KD is an acute self-limiting inflammatory medium-vessel vasculitis particularly affecting the coronary arteries. The aetiology of KD remains unknown.[6–10] It is currently proposed that any one of many infectious (or other wind-borne) triggers may result in an autoinflammatory response in genetically primed individuals.[11,12] It is therefore a plausible hypothesis that SARS-CoV-2 may trigger KD in susceptible individuals, although this is as yet highly speculative and unproven.

In April 2020, as cases of PIMS-TS began to emerge in London, a multidisciplinary team (MDT) was established at Great Ormond Street Hospital NHS Foundation Trust to manage critically ill paediatric patients presenting with hyperinflammation. The group comprised key individuals from teams well versed in the use of immunomodulation to treat hyperinflammation in children: paediatric rheumatology; infectious disease; immunology; haematology; cardiology and intensive care. In view of the diagnostic and therapeutic uncertainties around PIMS-TS, the remit of this group was to:

  1. formulate pragmatic clinical guidelines that gave consideration to the differential diagnosis of paediatric hyperinflammation; and to use these clinical guidelines to inform a practical pathway for therapeutic stratification;

  2. propose and implement a practical therapeutic target to facilitate a treat-to-target approach: zero fever and zero CRP (i.e. <10 mg/l), a therapeutic target successfully used for KD;[3]
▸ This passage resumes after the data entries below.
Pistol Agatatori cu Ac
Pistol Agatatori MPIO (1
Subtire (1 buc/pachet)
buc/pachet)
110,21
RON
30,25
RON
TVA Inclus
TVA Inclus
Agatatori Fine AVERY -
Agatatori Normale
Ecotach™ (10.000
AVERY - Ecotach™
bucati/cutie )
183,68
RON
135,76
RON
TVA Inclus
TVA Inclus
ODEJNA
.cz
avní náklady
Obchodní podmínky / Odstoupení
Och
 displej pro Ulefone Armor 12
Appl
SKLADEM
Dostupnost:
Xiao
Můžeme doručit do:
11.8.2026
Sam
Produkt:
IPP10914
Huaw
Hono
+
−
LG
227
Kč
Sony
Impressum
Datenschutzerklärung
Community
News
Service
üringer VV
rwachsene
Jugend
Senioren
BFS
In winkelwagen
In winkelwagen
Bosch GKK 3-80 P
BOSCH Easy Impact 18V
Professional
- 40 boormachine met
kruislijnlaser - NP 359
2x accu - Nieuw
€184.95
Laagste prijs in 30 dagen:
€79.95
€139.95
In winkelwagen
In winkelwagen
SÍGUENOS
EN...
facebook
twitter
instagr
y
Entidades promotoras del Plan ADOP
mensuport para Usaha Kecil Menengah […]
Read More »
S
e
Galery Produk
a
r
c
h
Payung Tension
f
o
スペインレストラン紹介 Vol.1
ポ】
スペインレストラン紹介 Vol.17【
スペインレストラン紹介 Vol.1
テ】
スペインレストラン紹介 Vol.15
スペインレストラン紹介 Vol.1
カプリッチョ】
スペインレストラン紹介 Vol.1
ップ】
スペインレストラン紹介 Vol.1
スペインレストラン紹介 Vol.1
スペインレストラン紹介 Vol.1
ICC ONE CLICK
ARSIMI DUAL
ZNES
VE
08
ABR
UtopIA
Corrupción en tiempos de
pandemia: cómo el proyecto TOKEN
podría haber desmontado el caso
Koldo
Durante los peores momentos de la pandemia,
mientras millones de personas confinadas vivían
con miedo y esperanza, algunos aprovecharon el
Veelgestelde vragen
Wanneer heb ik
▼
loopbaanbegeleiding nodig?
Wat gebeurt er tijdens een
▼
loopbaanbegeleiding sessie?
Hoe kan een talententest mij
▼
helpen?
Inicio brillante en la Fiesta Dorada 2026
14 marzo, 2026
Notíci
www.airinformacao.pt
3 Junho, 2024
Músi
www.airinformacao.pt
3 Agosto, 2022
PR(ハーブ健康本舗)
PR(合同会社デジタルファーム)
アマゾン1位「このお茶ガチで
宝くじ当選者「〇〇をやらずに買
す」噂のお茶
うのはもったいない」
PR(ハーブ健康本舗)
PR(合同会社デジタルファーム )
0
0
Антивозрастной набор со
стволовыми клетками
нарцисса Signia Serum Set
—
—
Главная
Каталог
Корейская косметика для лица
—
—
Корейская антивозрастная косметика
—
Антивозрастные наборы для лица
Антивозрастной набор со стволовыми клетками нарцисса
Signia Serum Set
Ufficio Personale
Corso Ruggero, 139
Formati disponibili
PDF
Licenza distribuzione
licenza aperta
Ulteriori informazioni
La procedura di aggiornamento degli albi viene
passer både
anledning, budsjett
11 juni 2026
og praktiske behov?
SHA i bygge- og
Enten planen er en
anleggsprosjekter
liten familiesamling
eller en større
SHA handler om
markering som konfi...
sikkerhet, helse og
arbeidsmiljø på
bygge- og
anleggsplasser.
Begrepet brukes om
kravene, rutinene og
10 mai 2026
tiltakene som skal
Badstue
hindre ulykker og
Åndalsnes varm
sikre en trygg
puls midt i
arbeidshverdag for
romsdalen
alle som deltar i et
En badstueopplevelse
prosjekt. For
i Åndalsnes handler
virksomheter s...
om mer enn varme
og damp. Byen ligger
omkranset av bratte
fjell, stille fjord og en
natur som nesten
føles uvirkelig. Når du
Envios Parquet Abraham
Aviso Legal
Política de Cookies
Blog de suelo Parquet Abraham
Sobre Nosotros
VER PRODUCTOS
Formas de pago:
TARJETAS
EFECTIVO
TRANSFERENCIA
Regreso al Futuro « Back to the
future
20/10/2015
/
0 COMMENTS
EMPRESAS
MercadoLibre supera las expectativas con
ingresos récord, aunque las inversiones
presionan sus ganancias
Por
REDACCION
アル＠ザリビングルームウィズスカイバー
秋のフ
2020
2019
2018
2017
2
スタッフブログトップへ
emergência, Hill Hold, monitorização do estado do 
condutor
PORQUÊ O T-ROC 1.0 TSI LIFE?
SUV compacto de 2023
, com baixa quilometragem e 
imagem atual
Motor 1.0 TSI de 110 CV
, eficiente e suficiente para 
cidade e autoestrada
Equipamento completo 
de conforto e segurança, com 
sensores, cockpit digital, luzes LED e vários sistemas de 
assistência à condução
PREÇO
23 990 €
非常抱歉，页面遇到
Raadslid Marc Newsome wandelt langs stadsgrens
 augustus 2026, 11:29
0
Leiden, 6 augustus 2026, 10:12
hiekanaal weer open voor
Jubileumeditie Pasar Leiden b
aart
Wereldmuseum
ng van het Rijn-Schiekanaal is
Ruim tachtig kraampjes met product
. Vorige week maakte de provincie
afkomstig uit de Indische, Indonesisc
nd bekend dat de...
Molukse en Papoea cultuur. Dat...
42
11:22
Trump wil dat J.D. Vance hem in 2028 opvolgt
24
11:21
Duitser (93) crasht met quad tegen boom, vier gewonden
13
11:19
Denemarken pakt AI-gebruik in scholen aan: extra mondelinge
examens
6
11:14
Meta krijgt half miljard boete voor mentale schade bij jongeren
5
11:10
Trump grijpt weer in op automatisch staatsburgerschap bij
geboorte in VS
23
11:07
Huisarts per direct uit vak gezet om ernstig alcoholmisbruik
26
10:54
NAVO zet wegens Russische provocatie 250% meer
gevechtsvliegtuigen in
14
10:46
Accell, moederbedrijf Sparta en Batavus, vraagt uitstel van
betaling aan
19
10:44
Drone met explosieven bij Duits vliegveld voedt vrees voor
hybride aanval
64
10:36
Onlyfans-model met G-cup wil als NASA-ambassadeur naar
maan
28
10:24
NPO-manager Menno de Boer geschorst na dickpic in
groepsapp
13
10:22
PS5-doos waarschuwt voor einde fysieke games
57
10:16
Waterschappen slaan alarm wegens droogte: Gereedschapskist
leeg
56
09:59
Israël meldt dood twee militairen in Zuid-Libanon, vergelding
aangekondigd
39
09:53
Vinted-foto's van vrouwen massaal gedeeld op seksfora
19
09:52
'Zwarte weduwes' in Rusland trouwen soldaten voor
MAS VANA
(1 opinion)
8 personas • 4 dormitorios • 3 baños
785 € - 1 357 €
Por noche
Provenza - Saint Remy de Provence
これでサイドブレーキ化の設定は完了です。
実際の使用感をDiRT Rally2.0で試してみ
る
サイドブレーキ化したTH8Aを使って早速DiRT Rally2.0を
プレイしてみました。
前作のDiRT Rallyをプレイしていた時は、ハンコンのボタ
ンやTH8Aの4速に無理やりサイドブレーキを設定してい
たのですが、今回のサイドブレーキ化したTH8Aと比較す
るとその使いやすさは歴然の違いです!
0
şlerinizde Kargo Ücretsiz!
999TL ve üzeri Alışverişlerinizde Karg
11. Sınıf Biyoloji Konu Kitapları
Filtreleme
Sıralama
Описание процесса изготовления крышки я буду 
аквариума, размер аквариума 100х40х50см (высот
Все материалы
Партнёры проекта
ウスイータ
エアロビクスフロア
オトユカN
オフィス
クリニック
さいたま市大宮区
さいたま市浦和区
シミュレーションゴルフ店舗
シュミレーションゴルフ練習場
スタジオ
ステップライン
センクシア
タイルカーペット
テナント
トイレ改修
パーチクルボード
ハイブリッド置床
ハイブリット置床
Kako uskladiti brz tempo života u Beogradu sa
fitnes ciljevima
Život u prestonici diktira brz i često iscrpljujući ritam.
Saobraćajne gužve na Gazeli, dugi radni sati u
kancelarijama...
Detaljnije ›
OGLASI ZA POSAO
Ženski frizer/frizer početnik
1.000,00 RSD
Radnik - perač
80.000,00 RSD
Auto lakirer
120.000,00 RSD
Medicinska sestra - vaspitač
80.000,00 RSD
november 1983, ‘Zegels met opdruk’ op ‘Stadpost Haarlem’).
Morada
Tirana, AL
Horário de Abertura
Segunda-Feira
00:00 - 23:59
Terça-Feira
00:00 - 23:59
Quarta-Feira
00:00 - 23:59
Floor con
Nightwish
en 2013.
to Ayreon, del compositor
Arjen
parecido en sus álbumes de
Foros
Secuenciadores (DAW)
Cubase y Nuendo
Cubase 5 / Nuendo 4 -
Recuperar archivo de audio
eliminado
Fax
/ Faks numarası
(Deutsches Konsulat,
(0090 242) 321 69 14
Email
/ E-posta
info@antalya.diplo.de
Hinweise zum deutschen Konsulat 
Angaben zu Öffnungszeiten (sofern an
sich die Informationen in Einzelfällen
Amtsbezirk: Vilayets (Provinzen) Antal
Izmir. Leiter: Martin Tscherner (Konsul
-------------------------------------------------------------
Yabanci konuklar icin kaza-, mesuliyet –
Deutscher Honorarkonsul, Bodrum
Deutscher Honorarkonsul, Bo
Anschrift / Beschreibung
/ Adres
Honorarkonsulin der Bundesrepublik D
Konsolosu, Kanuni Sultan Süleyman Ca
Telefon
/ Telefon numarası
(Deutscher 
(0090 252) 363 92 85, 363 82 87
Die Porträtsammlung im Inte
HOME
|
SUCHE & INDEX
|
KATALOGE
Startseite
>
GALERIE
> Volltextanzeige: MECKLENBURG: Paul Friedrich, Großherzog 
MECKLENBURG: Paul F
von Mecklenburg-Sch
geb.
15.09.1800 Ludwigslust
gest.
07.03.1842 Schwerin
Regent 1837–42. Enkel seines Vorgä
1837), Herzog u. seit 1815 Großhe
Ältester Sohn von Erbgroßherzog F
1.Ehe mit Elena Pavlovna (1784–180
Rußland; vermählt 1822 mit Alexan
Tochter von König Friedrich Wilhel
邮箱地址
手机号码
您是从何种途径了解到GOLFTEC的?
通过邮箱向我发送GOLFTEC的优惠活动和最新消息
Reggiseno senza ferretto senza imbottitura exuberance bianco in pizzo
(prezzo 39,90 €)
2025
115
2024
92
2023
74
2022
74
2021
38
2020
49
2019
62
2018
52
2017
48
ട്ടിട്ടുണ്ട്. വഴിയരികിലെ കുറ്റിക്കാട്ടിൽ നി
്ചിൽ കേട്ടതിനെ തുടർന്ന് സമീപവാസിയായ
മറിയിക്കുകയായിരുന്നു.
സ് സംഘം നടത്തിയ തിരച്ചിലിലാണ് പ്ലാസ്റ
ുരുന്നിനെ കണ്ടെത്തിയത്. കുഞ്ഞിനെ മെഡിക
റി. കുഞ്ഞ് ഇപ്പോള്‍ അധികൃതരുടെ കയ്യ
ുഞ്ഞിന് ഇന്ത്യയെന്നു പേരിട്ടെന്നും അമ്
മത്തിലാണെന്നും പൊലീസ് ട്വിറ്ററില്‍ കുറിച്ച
  3. advise on immunomodulation to achieve this therapeutic target in the context of recently proposed (non-evidence-based) guidance for the treatment of Covid-19 in the young.[13]

The aims of this report were to summarize the clinical presentation, treatment, and outcome of cases discussed by this paediatric hyperinflammation MDT; to propose a clinical framework to help inform such MDT discussions; and to highlight the key roles of the paediatric rheumatologist in this context.